Airline Complaints Down, Network Complaints about Airlines Up

April 3rd, 2007 4:11 PM

     Customer complaints are down about air travel, but you’d never know it watching either CBS or NBC. Both networks had April 2 reports about a new study that says “what a lot of frequent flyers already know – it has gotten worse,” said NBC anchor Brian Williams.

 

     Both reports then went into detail about declining arrival times (comparing February 2007 with the same month in 2006), and emphasized how bad things must be for travelers. “Just when it seemed it could not get any worse, proof today that it has,” claimed NBC’s Trish Regan.

     Buried in both reports, however, was an interesting high note: airline customer complaints are actually down. “United and U.S. Airways had the highest rate of complaints, which were down overall. Some experts say passengers are getting used to bad service,” said Regan.

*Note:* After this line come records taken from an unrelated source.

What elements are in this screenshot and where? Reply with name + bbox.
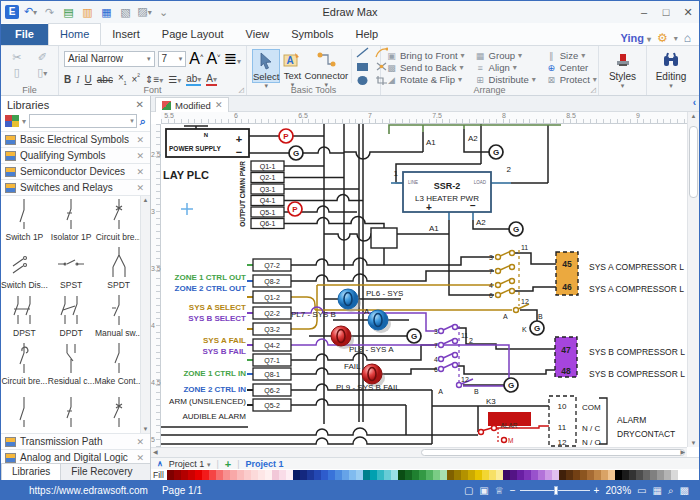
color-swatch[interactable] (531, 470, 538, 480)
menu-tab-file[interactable]: File (1, 24, 48, 45)
terminal-q7-1[interactable]: Q7-1 (253, 354, 291, 366)
home-icon[interactable]: ⌂ (684, 31, 691, 45)
library-item-semiconductor-devices[interactable]: Semiconductor Devices✕ (1, 163, 150, 179)
view-presentation-icon[interactable]: ♕ (495, 485, 504, 496)
ground-terminal[interactable]: G (509, 222, 523, 236)
line-tool-icon[interactable] (356, 47, 369, 58)
scroll-up-icon[interactable]: ▲ (141, 197, 150, 203)
library-item-transmission-path[interactable]: Transmission Path✕ (1, 433, 150, 449)
symbol-switch-1p[interactable]: Switch 1P (1, 196, 48, 244)
collapse-panel-chevron-icon[interactable]: ‹ (693, 97, 696, 108)
color-swatch[interactable] (335, 470, 342, 480)
color-swatch[interactable] (594, 470, 601, 480)
page-selector[interactable]: Project 1 ▾ (169, 459, 211, 469)
color-swatch[interactable] (300, 470, 307, 480)
color-swatch[interactable] (475, 470, 482, 480)
color-swatch[interactable] (601, 470, 608, 480)
color-swatch[interactable] (510, 470, 517, 480)
color-swatch[interactable] (482, 470, 489, 480)
library-close-icon[interactable]: ✕ (136, 135, 144, 145)
color-swatch[interactable] (461, 470, 468, 480)
undo-icon[interactable]: ↶▾ (23, 4, 38, 20)
color-swatch[interactable] (412, 470, 419, 480)
menu-tab-symbols[interactable]: Symbols (280, 24, 344, 45)
color-swatch[interactable] (174, 470, 181, 480)
ssr2-heater-box[interactable] (403, 172, 491, 212)
fit-width-icon[interactable]: ▦ (652, 485, 661, 496)
user-account-button[interactable]: Ying ▾ (620, 32, 651, 44)
terminal-q2-1[interactable]: Q2-1 (251, 173, 284, 183)
fit-page-icon[interactable]: ▭ (637, 485, 646, 496)
arrange-protect[interactable]: ⊠Protect▾ (546, 74, 597, 85)
export-icon[interactable]: ▥ (80, 5, 95, 19)
terminal-q8-1[interactable]: Q8-1 (253, 368, 291, 380)
color-swatch[interactable] (384, 470, 391, 480)
arrange-align[interactable]: ≡Align▾ (475, 62, 536, 73)
menu-tab-view[interactable]: View (235, 24, 281, 45)
color-swatch[interactable] (615, 470, 622, 480)
color-swatch[interactable] (573, 470, 580, 480)
color-swatch[interactable] (202, 470, 209, 480)
color-swatch[interactable] (671, 470, 678, 480)
symbol-manual-sw-[interactable]: Manual sw... (95, 292, 143, 340)
line-spacing-icon[interactable]: ⇕≡▾ (145, 74, 163, 85)
color-swatch[interactable] (244, 470, 251, 480)
arrange-bring-to-front[interactable]: ▣Bring to Front▾ (386, 50, 465, 61)
symbol-switch-dis-[interactable]: Switch Dis... (1, 244, 48, 292)
bold-icon[interactable]: B (64, 74, 71, 85)
settings-dropdown-icon[interactable]: ▾ (674, 34, 678, 43)
relay-coil-box[interactable] (371, 228, 397, 248)
color-swatch[interactable] (265, 470, 272, 480)
symbol-residual-c-[interactable]: Residual c... (48, 340, 95, 388)
terminal-q6-2[interactable]: Q6-2 (253, 384, 291, 396)
terminal-q7-2[interactable]: Q7-2 (253, 259, 291, 271)
editing-button[interactable]: Editing▾ (647, 46, 695, 95)
color-swatch[interactable] (559, 470, 566, 480)
grid-icon[interactable]: ▩ (680, 485, 689, 496)
app-logo-icon[interactable]: E (5, 5, 19, 19)
color-swatch[interactable] (454, 470, 461, 480)
terminal-q3-1[interactable]: Q3-1 (251, 184, 284, 194)
select-tool-button[interactable]: Select▾ (252, 49, 280, 83)
symbol-spst[interactable]: SPST (48, 244, 95, 292)
zoom-slider-thumb[interactable] (554, 486, 558, 495)
color-swatch[interactable] (496, 470, 503, 480)
color-swatch[interactable] (181, 470, 188, 480)
panel-tab-libraries[interactable]: Libraries (1, 464, 61, 480)
ground-terminal[interactable]: G (489, 145, 503, 159)
symbol-partial[interactable] (48, 388, 95, 433)
terminal-q4-1[interactable]: Q4-1 (251, 196, 284, 206)
color-swatch[interactable] (468, 470, 475, 480)
zoom-slider[interactable]: − + (510, 485, 600, 496)
terminal-q5-1[interactable]: Q5-1 (251, 207, 284, 217)
zoom-out-icon[interactable]: − (510, 485, 516, 496)
ground-terminal[interactable]: G (407, 329, 421, 343)
color-swatch[interactable] (629, 470, 636, 480)
color-swatch[interactable] (657, 470, 664, 480)
color-swatch[interactable] (349, 470, 356, 480)
settings-gear-icon[interactable]: ⚙ (657, 31, 668, 45)
search-icon[interactable]: ⌕ (140, 115, 146, 128)
terminal-q8-2[interactable]: Q8-2 (253, 275, 291, 287)
highlight-color-icon[interactable]: ab▾ (186, 73, 201, 86)
color-swatch[interactable] (223, 470, 230, 480)
color-swatch[interactable] (216, 470, 223, 480)
library-item-qualifying-symbols[interactable]: Qualifying Symbols✕ (1, 147, 150, 163)
terminal-q3-2[interactable]: Q3-2 (253, 323, 291, 335)
format-painter-icon[interactable]: ✐ (38, 51, 47, 64)
library-close-icon[interactable]: ✕ (136, 167, 144, 177)
color-swatch[interactable] (188, 470, 195, 480)
add-page-button[interactable]: + (225, 458, 231, 470)
view-pan-icon[interactable]: ▣ (479, 485, 488, 496)
color-swatch[interactable] (363, 470, 370, 480)
symbol-dpdt[interactable]: DPDT (48, 292, 95, 340)
symbol-partial[interactable] (95, 388, 143, 433)
symbol-circuit-bre-[interactable]: Circuit bre... (95, 196, 143, 244)
bullet-list-icon[interactable]: ☰▾ (168, 74, 181, 85)
terminal-q4-2[interactable]: Q4-2 (253, 339, 291, 351)
maximize-button[interactable]: □ (655, 6, 677, 19)
vertical-scrollbar[interactable]: ▲ ▼ (687, 112, 699, 447)
menu-tab-help[interactable]: Help (344, 24, 389, 45)
scroll-up-icon[interactable]: ▲ (688, 113, 699, 119)
document-tab-modified[interactable]: Modified ✕ (155, 97, 229, 112)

     CBS’s Nancy Cordes used a similar line on "Evening News", again claiming that a decline in complaints was bad. “Overall, passenger complaints actually dropped slightly, though the authors of the study say that might just be because passenger expectations have dropped, too,” she said.

     The two reports mentioned airline industry complaints that Cordes called “bad weather and an overstretched, outdated air traffic control system.” Neither actually quoted an industry executive and, instead, relied on “aviation experts” and NBC’s own travel editor, who had just had his flight cancelled.

     Unsurprisingly, Travel Editor Peter Greenberg blamed the airlines. “This comes down to poor scheduling, crew scheduling and connecting flights.”